▶ **WORK ORDER**: Reproduce every record below exactly, without the pictures.

Dataset entries:

== Segment start ==

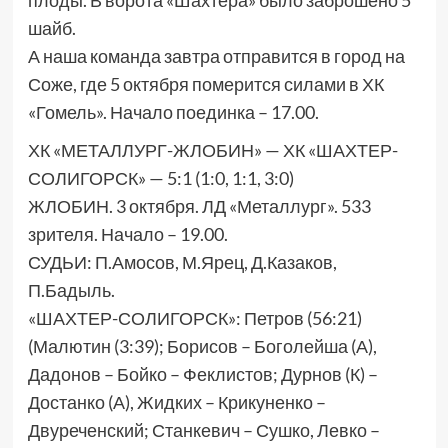
плоды. В ворота «Шахтера» было заброшено 5
шайб.
А наша команда завтра отправится в город на
Соже, где 5 октября померится силами в ХК
«Гомель». Начало поединка – 17.00.
ХК «МЕТАЛЛУРГ-ЖЛОБИН» — ХК «ШАХТЕР-
СОЛИГОРСК» — 5:1 (1:0, 1:1, 3:0)
ЖЛОБИН. 3 октября. ЛД «Металлург». 533
зрителя. Начало – 19.00.
СУДЬИ: П.Амосов, М.Ярец, Д.Казаков,
П.Бадыль.
«ШАХТЕР-СОЛИГОРСК»: Петров (56:21)
(Малютин (3:39); Борисов – Боголейша (А),
Дадонов – Бойко – Феклистов; Дурнов (К) –
Достанко (А), Жидких – Крикуненко –
Двуреченский; Станкевич – Сушко, Левко –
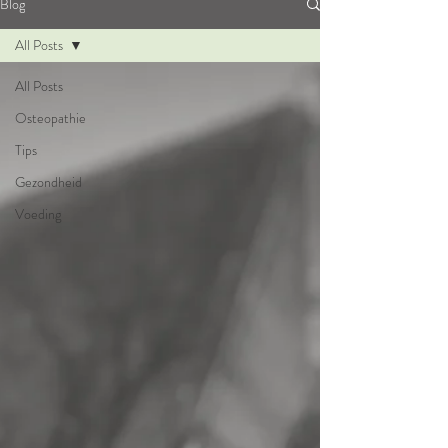
Blog
All Posts
All Posts
Osteopathie
Tips
Gezondheid
Voeding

== Segment end ==

▶ **ANSWER FOR THE TASK**:
плоды. В ворота «Шахтера» было заброшено 5
шайб.
А наша команда завтра отправится в город на
Соже, где 5 октября померится силами в ХК
«Гомель». Начало поединка – 17.00.
ХК «МЕТАЛЛУРГ-ЖЛОБИН» — ХК «ШАХТЕР-
СОЛИГОРСК» — 5:1 (1:0, 1:1, 3:0)
ЖЛОБИН. 3 октября. ЛД «Металлург». 533
зрителя. Начало – 19.00.
СУДЬИ: П.Амосов, М.Ярец, Д.Казаков,
П.Бадыль.
«ШАХТЕР-СОЛИГОРСК»: Петров (56:21)
(Малютин (3:39); Борисов – Боголейша (А),
Дадонов – Бойко – Феклистов; Дурнов (К) –
Достанко (А), Жидких – Крикуненко –
Двуреченский; Станкевич – Сушко, Левко –
Blog
All Posts
All Posts
Osteopathie
Tips
Gezondheid
Voeding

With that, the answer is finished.